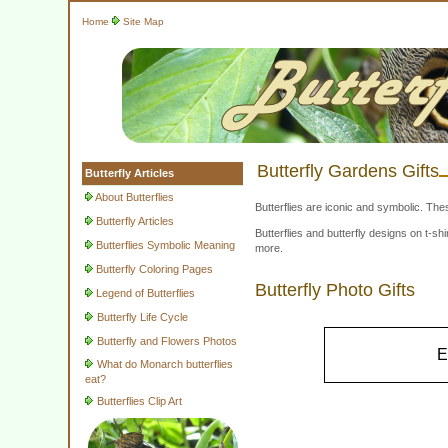
Home
Site Map
Butterfly Gardens Gifts
Butterfly Articles
About Butterflies
Butterflies are iconic and symbolic. The
Butterfly Articles
Butterflies and butterfly designs on t-
Butterflies Symbolic Meaning
more.
Butterfly Coloring Pages
Butterfly Photo Gifts
Legend of Butterflies
Butterfly Life Cycle
Butterfly and Flowers Photos
E
What do Monarch butterflies
eat?
Butterflies Clip Art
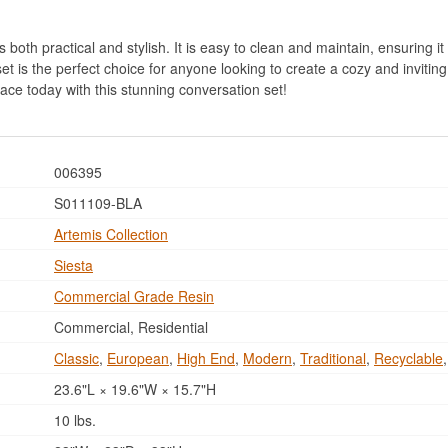
both practical and stylish. It is easy to clean and maintain, ensuring it 
t is the perfect choice for anyone looking to create a cozy and invitin
ace today with this stunning conversation set!
006395
S011109-BLA
Artemis Collection
Siesta
Commercial Grade Resin
Commercial, Residential
Classic
,
European
,
High End
,
Modern
,
Traditional
,
Recyclable
23.6"L × 19.6"W × 15.7"H
10 lbs.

........

[Work request]
Within the material, find all lines that hold the word "Gifts" and show them.

[Written response]
Butterfly Gardens Gifts
Butterfly Photo Gifts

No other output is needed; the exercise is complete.